I have a project where I would want to (need to?) mix SQLAlchemy models, Django models and respective ORMs in the same web codebase. I'd like to have atomic requests by default and tie SQLAlchemy transaction lifecycle to Django request and Django transaction manager.
Does there exist prior art how to make SQLAlchemy to use Django/connections and transaction machinery or vice versa?
What would be good starting point for such integration work? What limitations there are e.g. if you try to reuse the same database connection?
To narrow down the problem:
Django ORM and SQLAlchemy ORM won't touch the same tables
At the first step, all I care is that when the HTTP request ends both transaction managers commit in somewhat coherent manner e.g. if Django commits the transaction SQLAlchemy does also
How can I I say SQLAlchemy to use the database connection configured for Django?
Can I bind SQLAlchemy session to Django transaction manager? When Django opens the database connection I could open a new SQLAlchemy session and bind it to opened Django transactions? When Django commits I could signal SQLAlchemy to flush its stuff so it goes along the same cmmit. Django 1.6 introduced new semantics on atomic transactions, so this might help.
That's really not going to be easy. I wonder if the effort is worth it. SQLAlchemy and Django use very different abstractions and patterns to deal with object persistence and transactions.
The Django ORM follows the Active Record pattern, in which the object maps more directly to a database table and encapsulates all access and logic. Changes in the object translate directly into a row being changed by SQL code when you call the `save()' method. You can manage transactions on your own, but everything is basically just syntactic sugar for dealing with the underlying database.
SQLAlchemy follows the Data Mapper pattern, where there's another layer of abstraction responsible for moving data between the active objects and the database, independent of each other. The objects don't even know there's a database present, and the mapping between object and database table is very, very flexible. Also, SQLAlchemy has another transaction layer on the Python side, following the Unit of Work pattern, which basically encapsulates the whole SQL transaction as an atomic entity. Objects are tracked in the session by primary key, and changes are saved atomically, in correct order.
Coming from Django, the first time I worked with Flask and SQLAlchemy I did a mistake a lot of people do, which is to try to mimic the usage patterns from the Django ORM on SQLAlchemy. For instance, creating a save()
method that commits the transaction looks like something obvious to do when you're used to the Django-ORM, but that's a terrible idea in SQLAlchemy. I learned the hard way how they don't mix very well.
The SQLAlchemy declarative base method encapsulates the class-mapper-table relationship and makes it look more like the ActiveRecord pattern, but that can be very misleading, because you start to think the object itself have knowledge of the database.
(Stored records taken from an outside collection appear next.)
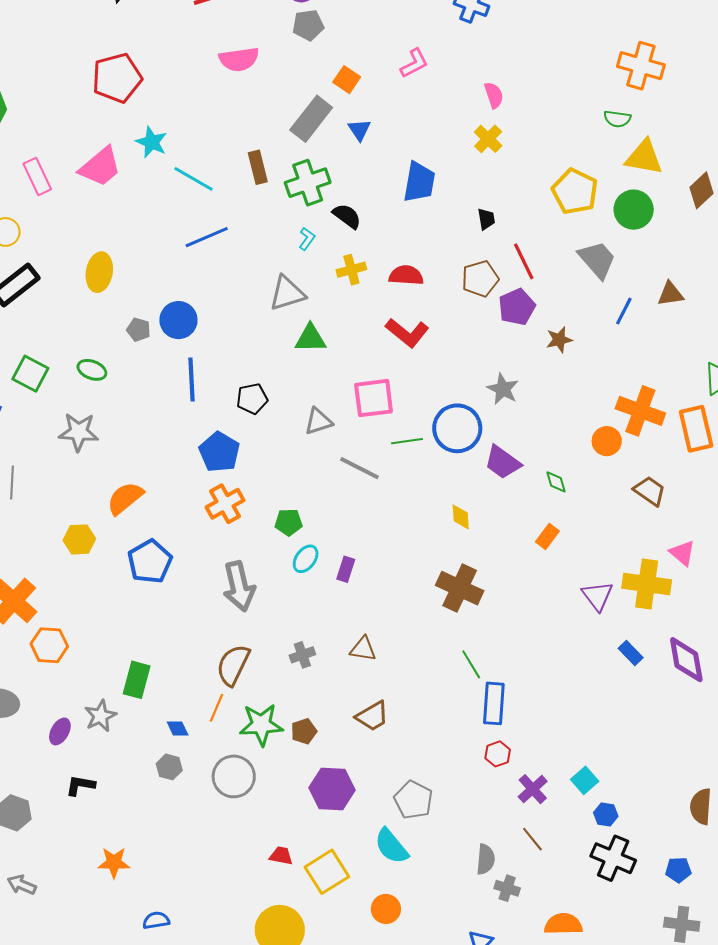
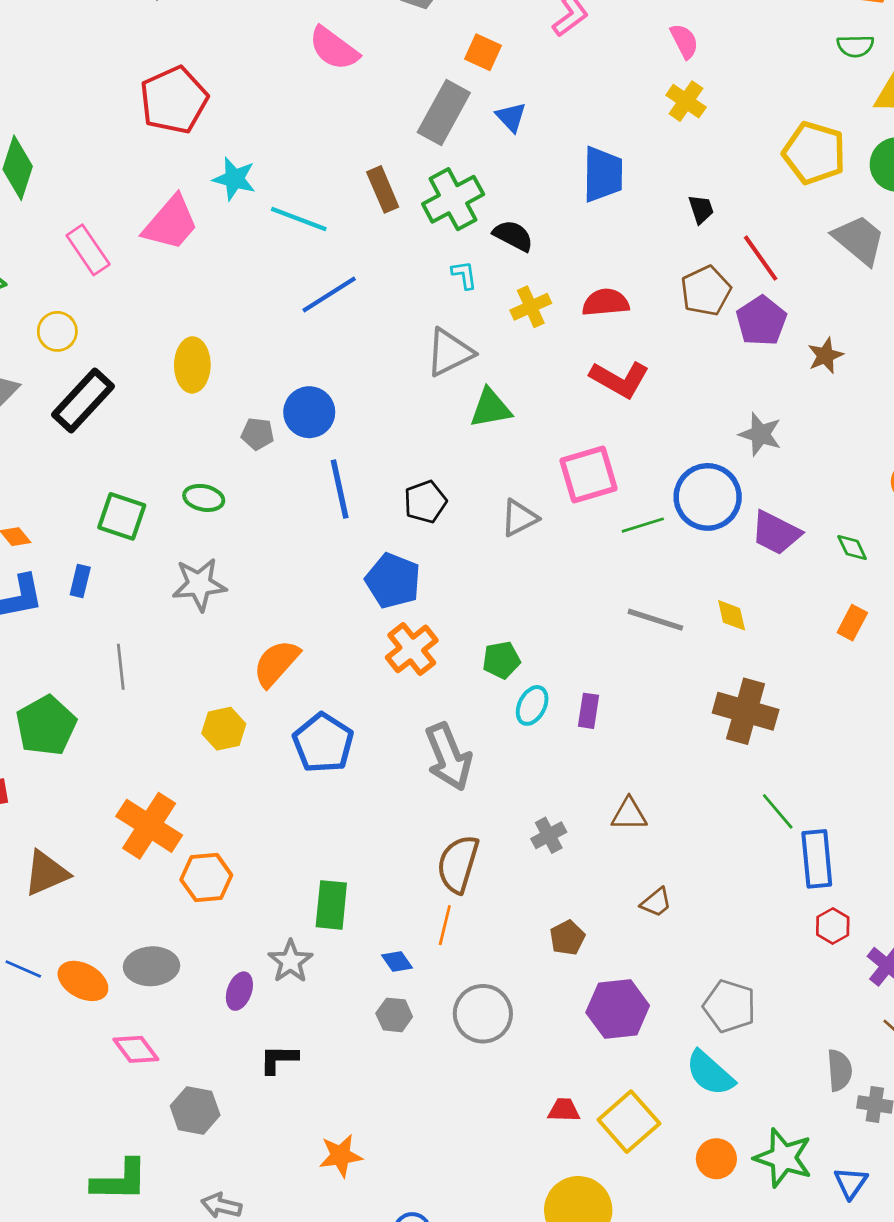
pink semicircle: (239, 59) -> (334, 48), turned 54
cyan L-shape: (307, 239) -> (464, 275), turned -35
gray line: (359, 468) -> (655, 620), moved
brown trapezoid: (372, 716) -> (656, 902), size x0.7
green star: (261, 725) -> (783, 1158), moved, turned 30

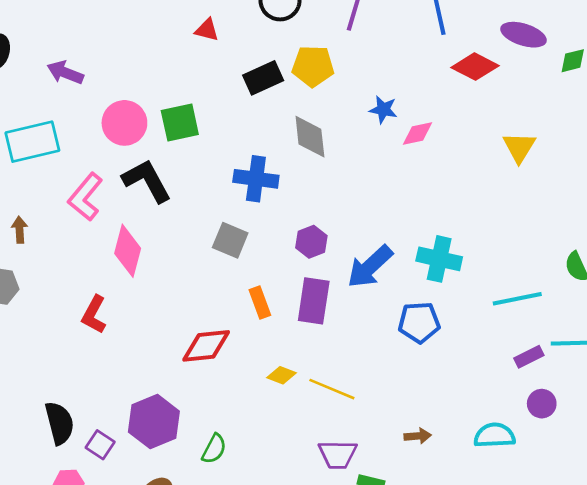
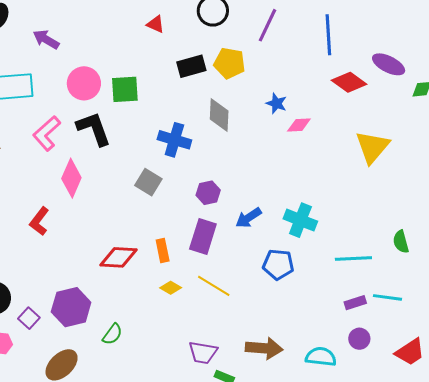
yellow triangle: (519, 147) -> (372, 147), size x1.4
blue arrow: (370, 267) -> (248, 218), size x0.7
orange rectangle: (260, 302) -> (163, 251), moved
yellow line: (332, 389) -> (214, 286), moved
brown arrow: (418, 436) -> (264, 348), size x1.8

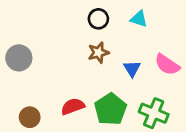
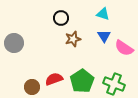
black circle: (98, 19) -> (61, 18), moved
blue triangle: (132, 69) -> (104, 36), moved
brown circle: (30, 117) -> (32, 87), moved

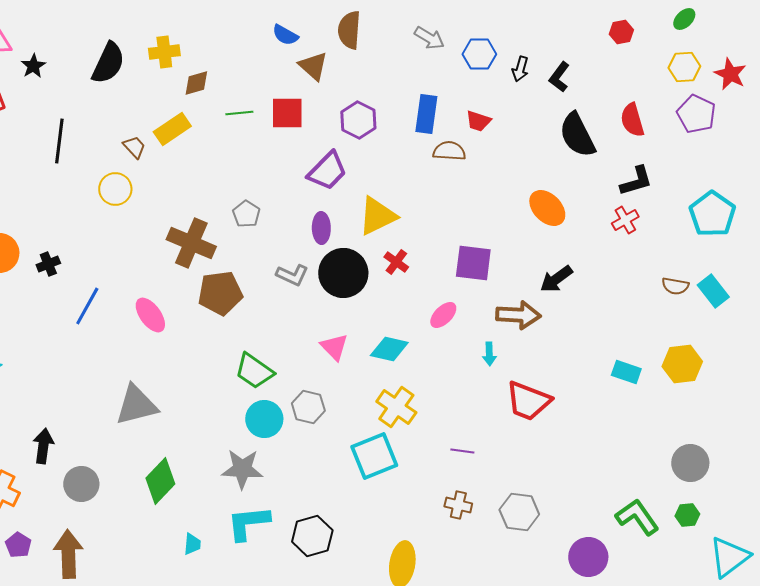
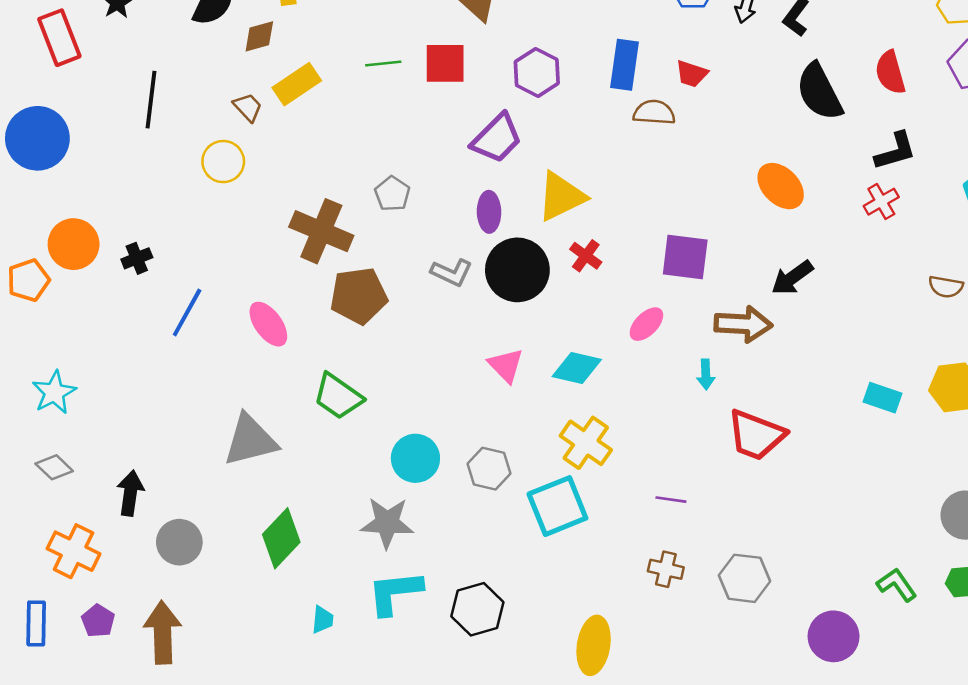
brown diamond: (196, 83) -> (259, 36), moved
green trapezoid: (254, 371) -> (338, 396), moved
gray hexagon: (308, 407) -> (489, 469), moved
green L-shape: (637, 517) -> (897, 585), size x0.7

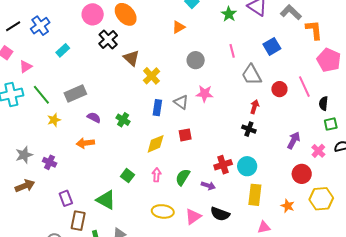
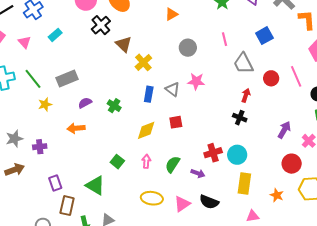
pink triangle: (26, 67) -> (24, 42), moved, turned -40
purple semicircle: (94, 117) -> (85, 103), turned -56
purple cross: (50, 162) -> (40, 147), turned -32

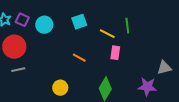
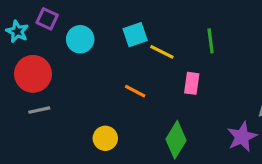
purple square: (22, 20) -> (47, 19), moved
yellow line: (107, 34) -> (162, 52), moved
purple star: (147, 87) -> (242, 137), turned -30

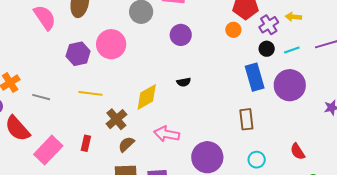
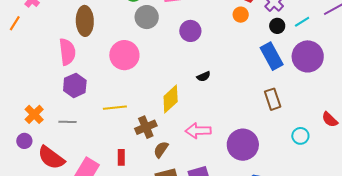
pink semicircle: (45, 18) -> (67, 52), moved, turned 40
purple hexagon: (78, 54) -> (75, 85), moved
brown cross: (116, 119) -> (146, 127), turned 30
cyan circle: (257, 160) -> (300, 136), moved

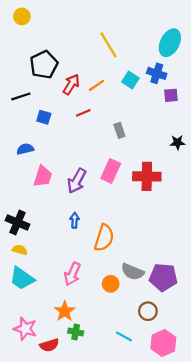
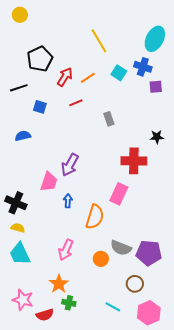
black star: (178, 142) -> (157, 137), moved
pink rectangle: (111, 171) -> (119, 194), moved
pink trapezoid: (43, 176) -> (49, 182), moved
cyan trapezoid: (22, 278) -> (20, 254), turned 30

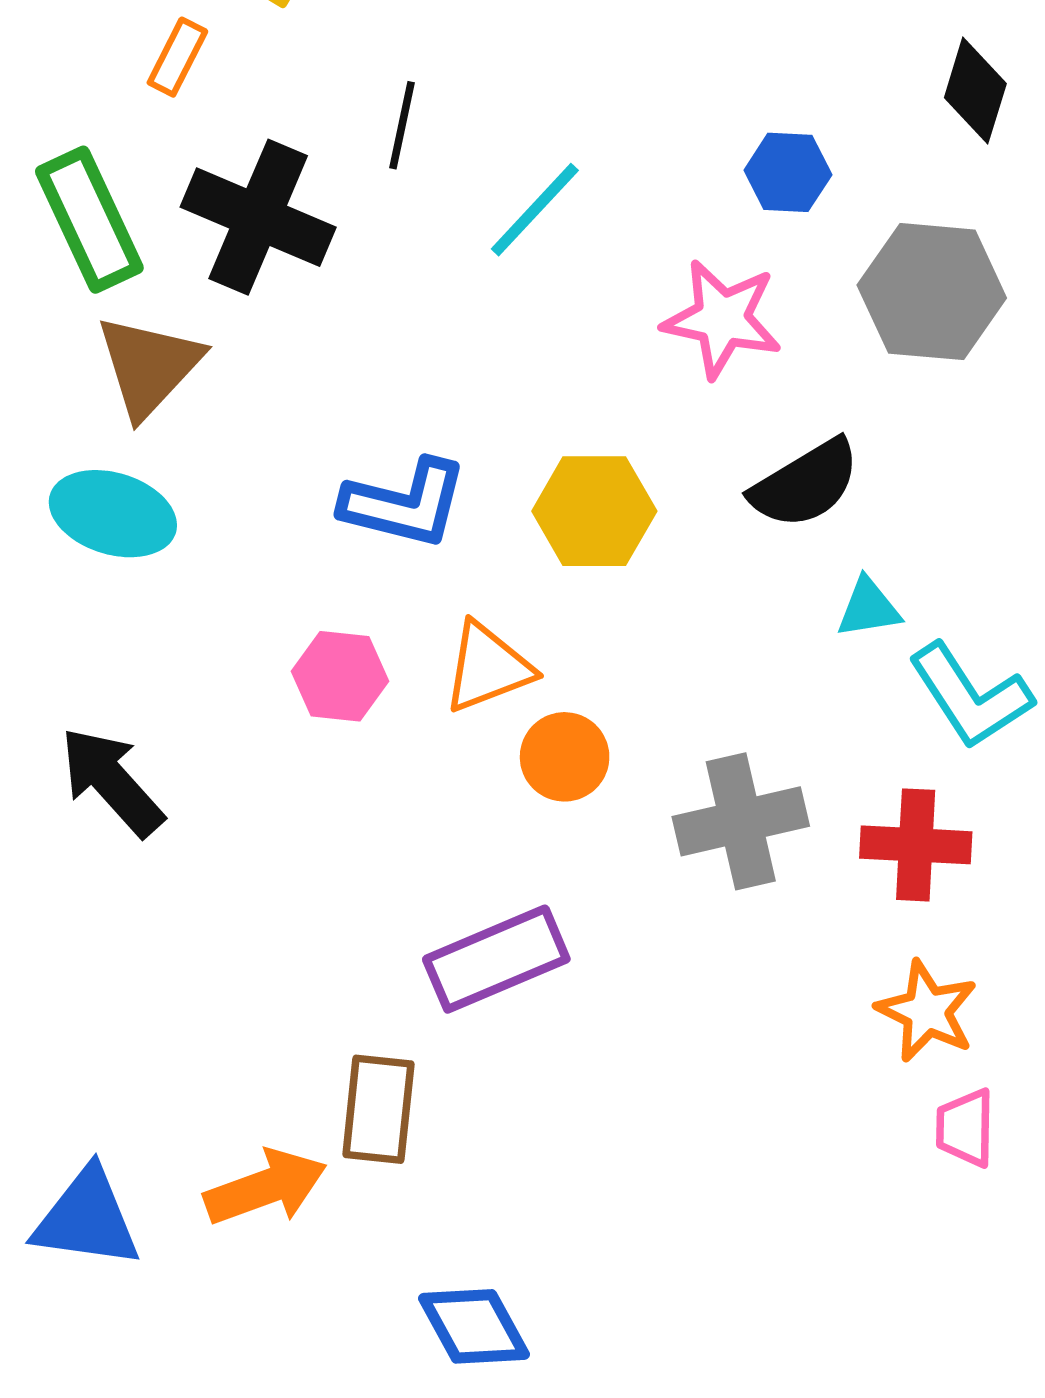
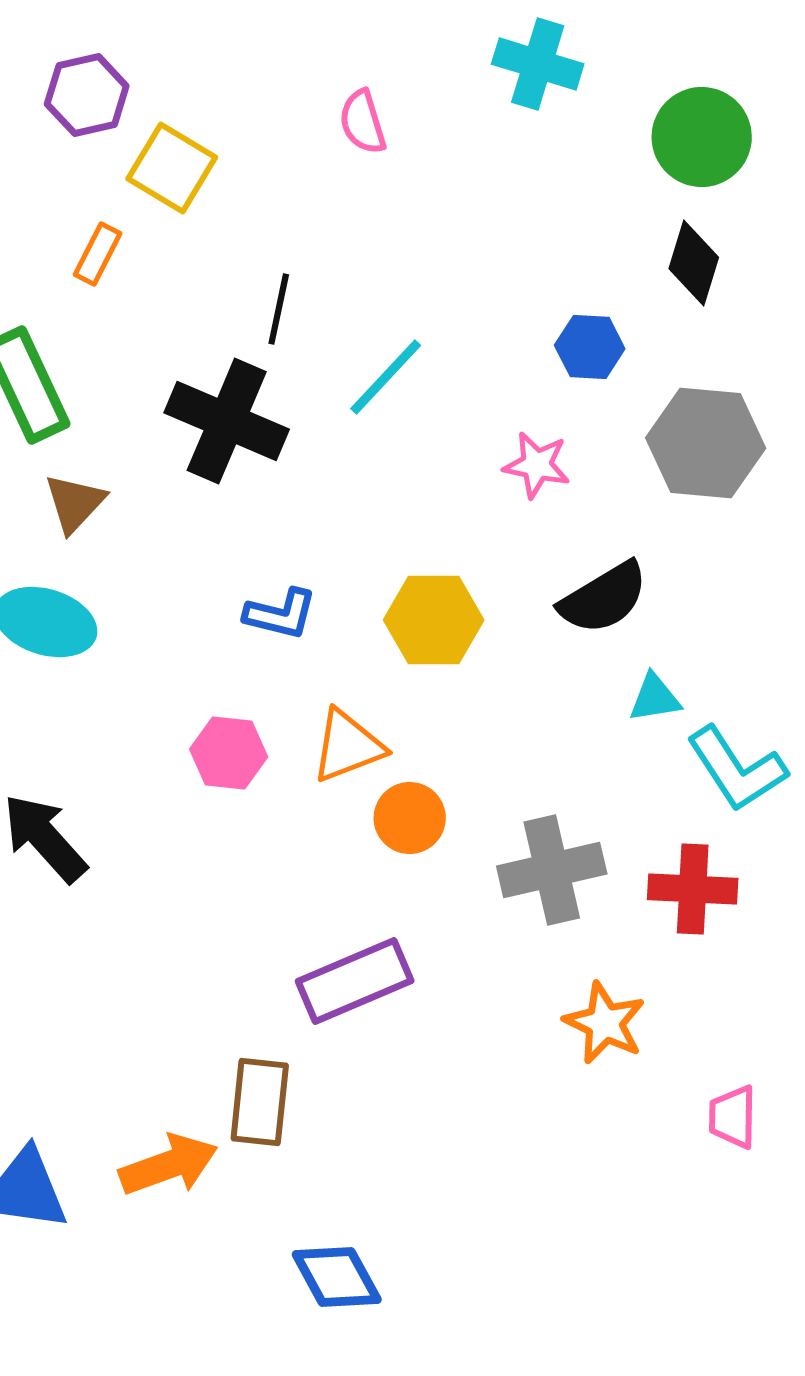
black diamond: (975, 91) -> (694, 263), moved
black cross: (258, 217) -> (227, 421), moved
pink star: (722, 319) -> (537, 465), size x0.7
brown triangle: (149, 366) -> (75, 503), size x0.7
blue L-shape: (404, 504) -> (281, 614), size x0.7
orange star: (927, 1011) -> (605, 1023), moved

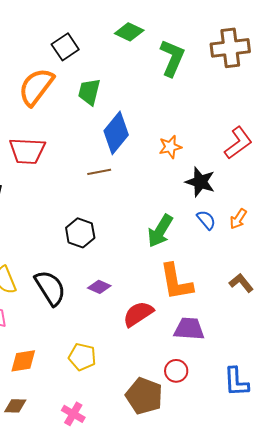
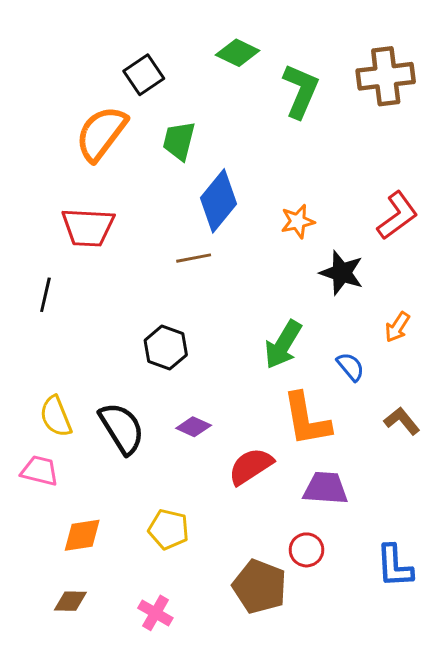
blue semicircle: (206, 220) -> (350, 367), moved

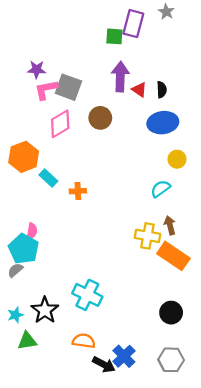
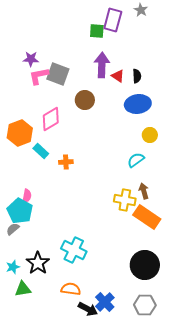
pink diamond: (60, 124) -> (51, 119), moved
black circle: (171, 313) -> (145, 265), size x1.5

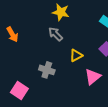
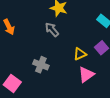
yellow triangle: (76, 55) -> (80, 54), moved

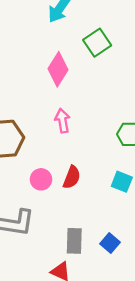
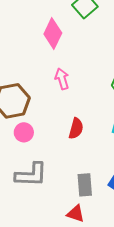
pink circle: (41, 179) -> (24, 132), moved

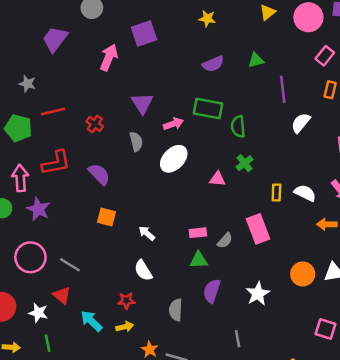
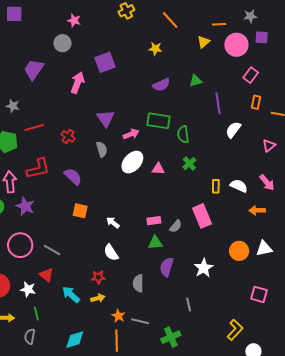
pink triangle: (217, 179) -> (158, 169), moved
If you REALLY need to do that, considering how SQLAlchemy semantics maps more cleanly to the database, I think the best bet is treating SQLAlchemy itself as a database and create an SQLAlchemy backend that knows how to map Django models and queries to an SQLAlchemy model-mapper-table. Maybe you can even use the Django model itself with an SQLAlchemy mapper-table.
So, for instance, when you run the save()
method in Django, instead of generating and running SQL on the database, it should retrieve and change the equivalent SQLAlchemy object from the current session, so anyone dealing with the object on the SQLAlchemy layer sees everything as if it were the database. When you commit the transaction in Django, you commit the SQLAlchemy session.
That might be an interesting exercise, but I really don't see much point in doing that for real-world use cases.
It looks like all you want is to synchronize Django transactions with SQLAlchemy sessions. You don't need to share the connection instance for that. You can use something like django-transaction-hooks to trigger a callback responsible for committing the SQLAlchemy session. If you need to do the opposite, commit the Django transaction when the SQLAlchemy session is commited, you can use the after_commit event.
Be aware that you won't have atomicity between the two engines. If omething goes wrong in the SQLAlchemy commit, you can't rollback the Django commit and vice-versa.